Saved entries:
:::

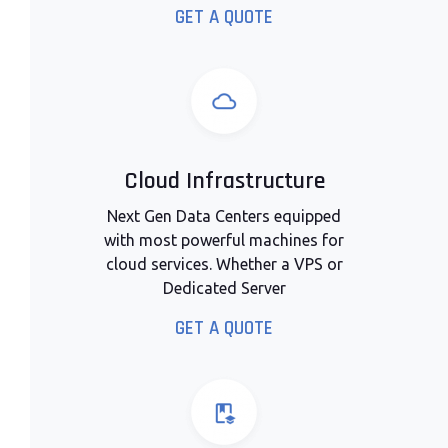
GET A QUOTE
Cloud Infrastructure
Next Gen Data Centers equipped
with most powerful machines for
cloud services. Whether a VPS or
Dedicated Server
GET A QUOTE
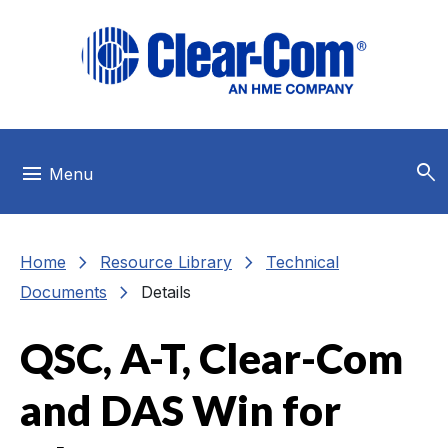
Skip to main menu
Skip to main content
Skip to footer
search
menu
Menu
chevron_right
chevron_right
Home
Resource Library
Technical
chevron_right
Documents
Details
QSC, A-T, Clear-Com
and DAS Win for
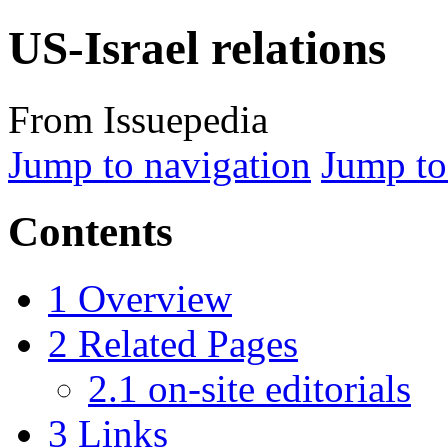
US-Israel relations
From Issuepedia
Jump to navigation
Jump to
Contents
1
Overview
2
Related Pages
2.1
on-site editorials
3
Links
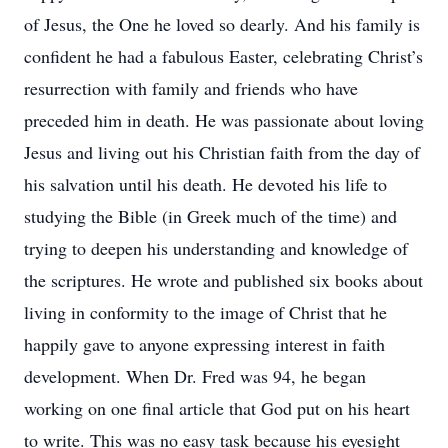
of Jesus, the One he loved so dearly. And his family is
confident he had a fabulous Easter, celebrating Christ’s
resurrection with family and friends who have
preceded him in death. He was passionate about loving
Jesus and living out his Christian faith from the day of
his salvation until his death. He devoted his life to
studying the Bible (in Greek much of the time) and
trying to deepen his understanding and knowledge of
the scriptures. He wrote and published six books about
living in conformity to the image of Christ that he
happily gave to anyone expressing interest in faith
development. When Dr. Fred was 94, he began
working on one final article that God put on his heart
to write. This was no easy task because his eyesight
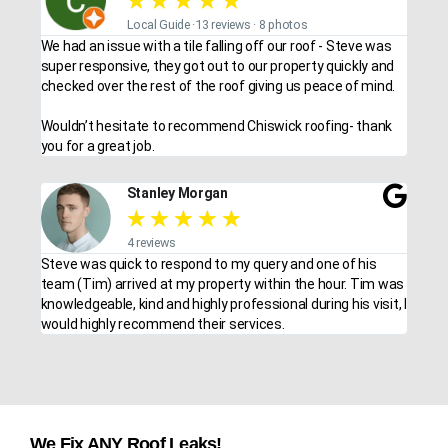
★
★
★
★
★
Local Guide ·13 reviews · 8 photos
We had an issue with a tile falling off our roof - Steve was
super responsive, they got out to our property quickly and
checked over the rest of the roof giving us peace of mind.
Wouldn’t hesitate to recommend Chiswick roofing- thank
you for a great job.
Stanley Morgan
★
★
★
★
★
4 reviews
Steve was quick to respond to my query and one of his
team (Tim) arrived at my property within the hour. Tim was
knowledgeable, kind and highly professional during his visit, I
would highly recommend their services.
We Fix ANY Roof Leaks!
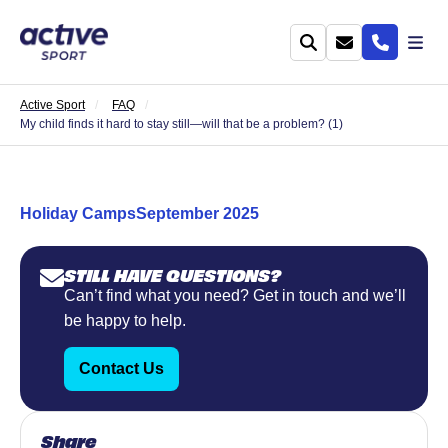
Active Sport
FAQ
My child finds it hard to stay still—will that be a problem? (1)
Holiday Camps
September 2025
STILL HAVE QUESTIONS?
Can’t find what you need? Get in touch and we’ll
be happy to help.
Contact Us
Share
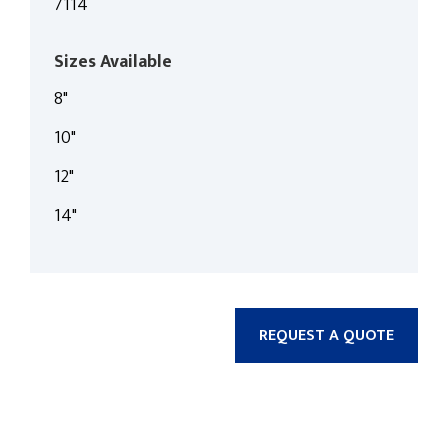
7114
Sizes Available
8"
10"
12"
14"
REQUEST A QUOTE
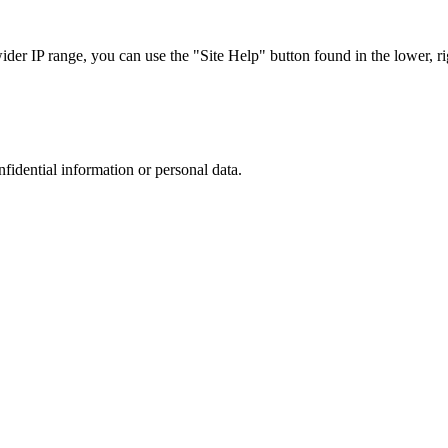
r IP range, you can use the "Site Help" button found in the lower, rig
nfidential information or personal data.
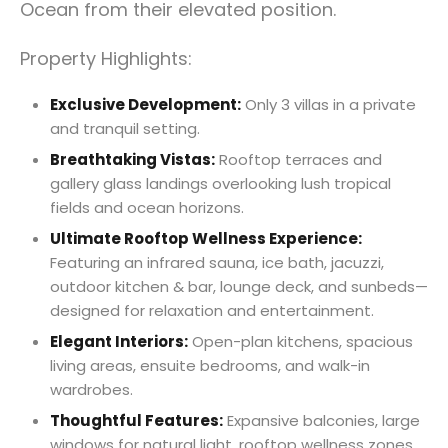
Ocean from their elevated position.
Property Highlights:
Exclusive Development:
Only 3 villas in a private
and tranquil setting.
Breathtaking Vistas:
Rooftop terraces and
gallery glass landings overlooking lush tropical
fields and ocean horizons.
Ultimate Rooftop Wellness Experience:
Featuring an infrared sauna, ice bath, jacuzzi,
outdoor kitchen & bar, lounge deck, and sunbeds—
designed for relaxation and entertainment.
Elegant Interiors:
Open-plan kitchens, spacious
living areas, ensuite bedrooms, and walk-in
wardrobes.
Thoughtful Features:
Expansive balconies, large
windows for natural light, rooftop wellness zones,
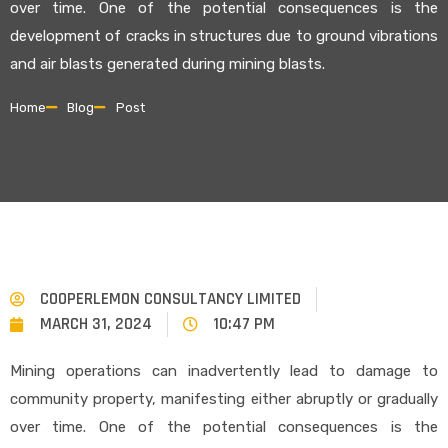
over time. One of the potential consequences is the
development of cracks in structures due to ground vibrations
and air blasts generated during mining blasts.
Home
Blog
Post
COOPERLEMON CONSULTANCY LIMITED
MARCH 31, 2024
10:47 PM
Mining operations can inadvertently lead to damage to
community property, manifesting either abruptly or gradually
over time. One of the potential consequences is the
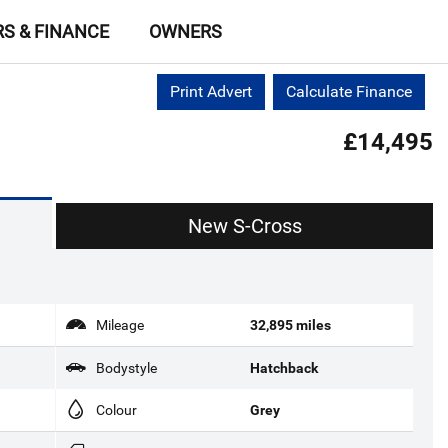
RS & FINANCE
OWNERS
Print Advert
Calculate Finance
£14,495
New S-Cross
Mileage
32,895 miles
Bodystyle
Hatchback
Colour
Grey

:::

Among the lines above, return those that hold the word "Steve".

### [Written response]
We had an issue with a tile falling off our roof - Steve was
Steve was quick to respond to my query and one of his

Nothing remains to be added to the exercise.